Roy Keane and Alan McLoughlin celebrate at Windsor Park in 1993. Photograph: Inpho


Into that cauldron stepped McLoughlin, son of a Limerick woman and a Galway man. “There’s plenty of time,” insisted co-commentator Jim Beglin, another formidable Irish footballer from that era. And then, magically and calmly, McLoughlin struck.
After two years rooted to the bench, he scored one of the most important - and lucrative - goals in Irish football history. And it meant that his name became evocative of a particular mood and time in Ireland. Everything that happened afterwards - Giants stadium and Loughlinisland and the sense of an Irish team aging suddenly in the American heat, Jack’s long goodbye two years later - all stemmed from that night.

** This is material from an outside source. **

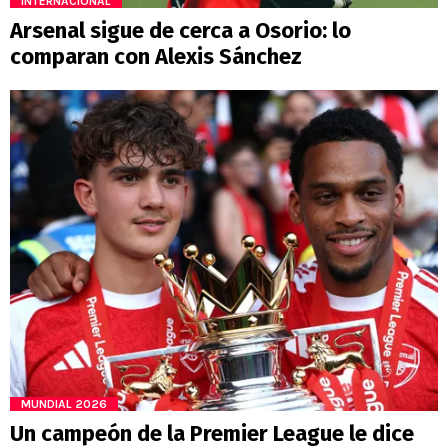
INTERNACIONAL
Arsenal sigue de cerca a Osorio: lo
comparan con Alexis Sánchez
MUNDIAL 2026
Un campeón de la Premier League le dice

“That one’s for me wife and my little girl at home, Abby” McLoughlin told the television interviewer as the camera bulbs flashed around him. He’s understated and cool in the moment. Around Ireland, impromptu parties broke out and car horns sounded through the provinces. A cloud lifted.
Bracingly articulate
McLoughlin belonged to arguably the most interesting fraternity of second generation Irish: he was Manc-Irish, schooled with Noel Gallagher near Maine Road. You can hear the same vocal tone in the interviews he’d give down the years: energetic, smart, bracingly articulate and nobody’s man but his own.
He took Roy Keane to task for a loose line in his biography, when it was suggested the English lads didn’t understand the nuances of that night in Belfast. Keane readily apologised. He called out the FAI for their failure to invite him to a commemorative game against Northern Ireland three years ago. John Delaney phoned to apologise and McLoughlin accepted: he was recently honoured by the FAI prior to an international.

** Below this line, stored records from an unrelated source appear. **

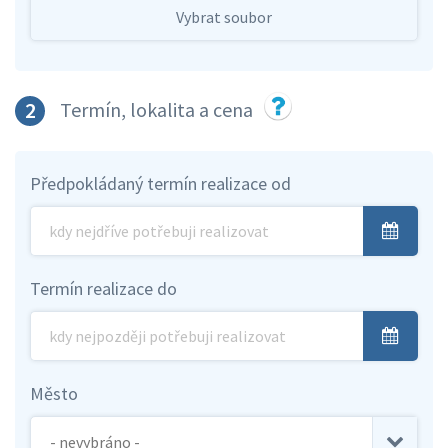
Vybrat soubor
2
Termín, lokalita a cena
Předpokládaný termín realizace od
Termín realizace do
Město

By then, he could admit that it was sometimes tiresome being asked to regurgitate the story of that goal year after year. There was much more to him as a footballer and it was only under Mick McCarthy’s first reign that his ability as a ball playing midfielder flourished.



Alan McLoughlin with Chris Houghton in Malta 1990. Photograph: Billy Stickland/Inpho


McLoughlin played 42 times for Ireland and if he provoked tears of joy on that black night in Belfast, he admitted that he shed tears of his own on the pitch when Ireland were eliminated from Euro 2000 after conceding a late goal to Macedonia, which denied him what would have been a sweet late turn to his Irish career.
But that divine moment in Belfast is no bad legacy and it will continue to travel as cleanly as the ball he struck. It was well known that McLoughlin had been treated for cancer over the past number of years, an illness which he managed with typical candour and dignity. But Tuesday’s news was still terribly saddening and unexpected. 54 is old in football years but not in life.
He was the source of an outbreak of genuine joy in Ireland during a sharp time when that was in short supply. Alan McLoughlin. Anyone who remembers the name can’t but smile when they hear the name.